All right, so, so thanks Lavanya. So with these great metrics that she's talking about, now you get into possession where you can really create some very nice positive reinforcement loops, right?
Either with human, human generated labels or, or, or scores of the summaries that we're creating, or just by using automated metrics to tell us whether we're producing better summaries and encourage the model to get better and better. And so with that in mind, let's just recap. I think these getting good quality summaries out of cloud provider logs is really helpful because they're very painful to look at and it really gives you a good sense of what the identities are doing when they're on the cloud or in any other context and, and yet it's not so easy as you might hope, right?
So there's the kind of three key challenges that we can, that if we can overcome, we get good summaries.
The first is we need to know what we're looking for and be able to qualify that so that we can encourage the model to give us more of what we want.
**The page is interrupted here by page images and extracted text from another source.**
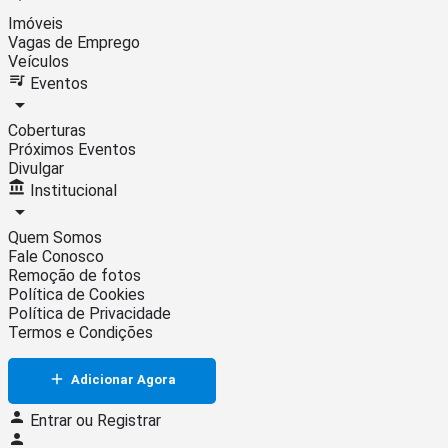
Imóveis
Vagas de Emprego
Veículos
Eventos
Coberturas
Próximos Eventos
Divulgar
Institucional
Quem Somos
Fale Conosco
Remoção de fotos
Política de Cookies
Política de Privacidade
Termos e Condições
Adicionar Agora
Entrar
ou
Registrar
The second is we need to give it the right input and understanding and context. We can understand the log data that we're throwing at it. And finally we need to be able to create good positive feedback loops by having good metrics to tell us when the model is giving us good results.
So with that in mind, we're hanging out right here in the lobby all, all the time. We'd love to come and talk to you and show us some of the summaries we've been able to create out of these logs and also just the work we're doing to help get, get I customers to a position of least privilege with with their in the cloud and in SaaS applications. So thank you and happy to take any questions you might have.
Yes, a big thank you to both of you. A really interesting session here. So thanks for sharing your expertise.
Again, if you have questions, you can see them at their booth just outside. So thank you very much. Thank you.